**YOUR TASK**
Check each line below for the word "Spiritual", and copy those that have it.

**PROVIDED DATA**

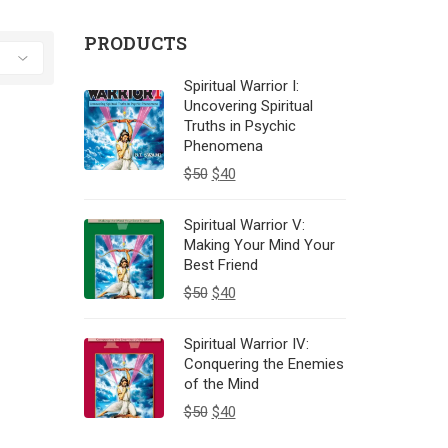
PRODUCTS
Spiritual Warrior I:
Uncovering Spiritual
Truths in Psychic
Phenomena
$
50
$
40
Spiritual Warrior V:
Making Your Mind Your
Best Friend
$
50
$
40
Spiritual Warrior IV:
Conquering the Enemies
of the Mind
$
50
$
40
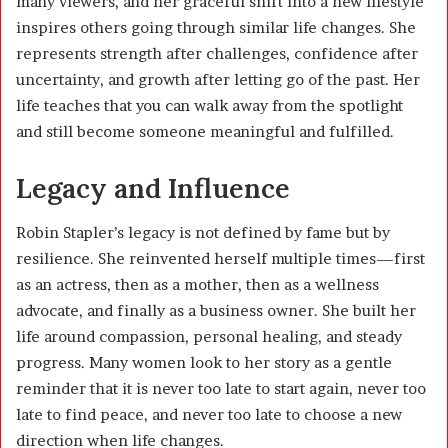
many viewers, and her graceful shift into a new lifestyle
inspires others going through similar life changes. She
represents strength after challenges, confidence after
uncertainty, and growth after letting go of the past. Her
life teaches that you can walk away from the spotlight
and still become someone meaningful and fulfilled.
Legacy and Influence
Robin Stapler’s legacy is not defined by fame but by
resilience. She reinvented herself multiple times—first
as an actress, then as a mother, then as a wellness
advocate, and finally as a business owner. She built her
life around compassion, personal healing, and steady
progress. Many women look to her story as a gentle
reminder that it is never too late to start again, never too
late to find peace, and never too late to choose a new
direction when life changes.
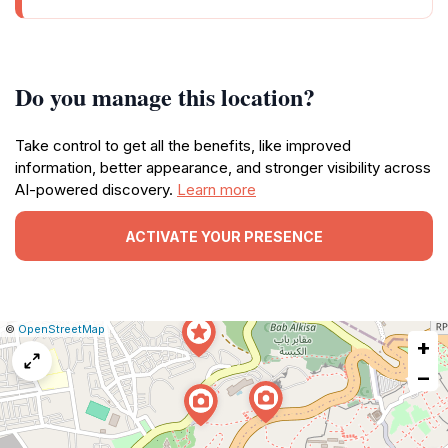
Do you manage this location?
Take control to get all the benefits, like improved
information, better appearance, and stronger visibility across
AI-powered discovery.
Learn more
ACTIVATE YOUR PRESENCE
|
Leaflet
|
Report
©
OpenStreetMap
+
a
map
−
issue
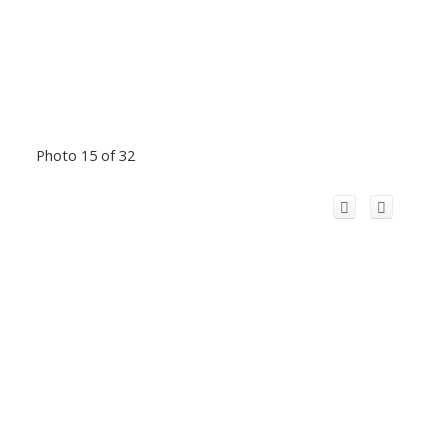
Photo 15 of 32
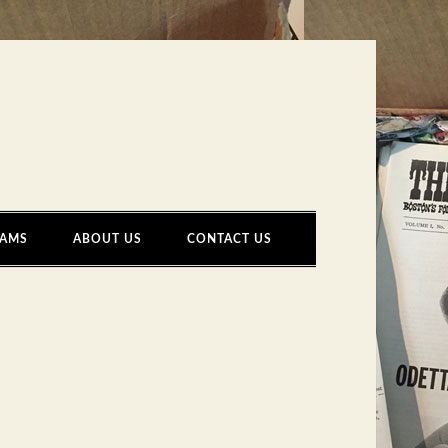
AMS
ABOUT US
CONTACT US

**RESPONSE TO THIS TASK**
Spiritual Warrior I:
Uncovering Spiritual
Spiritual Warrior V:
Spiritual Warrior IV:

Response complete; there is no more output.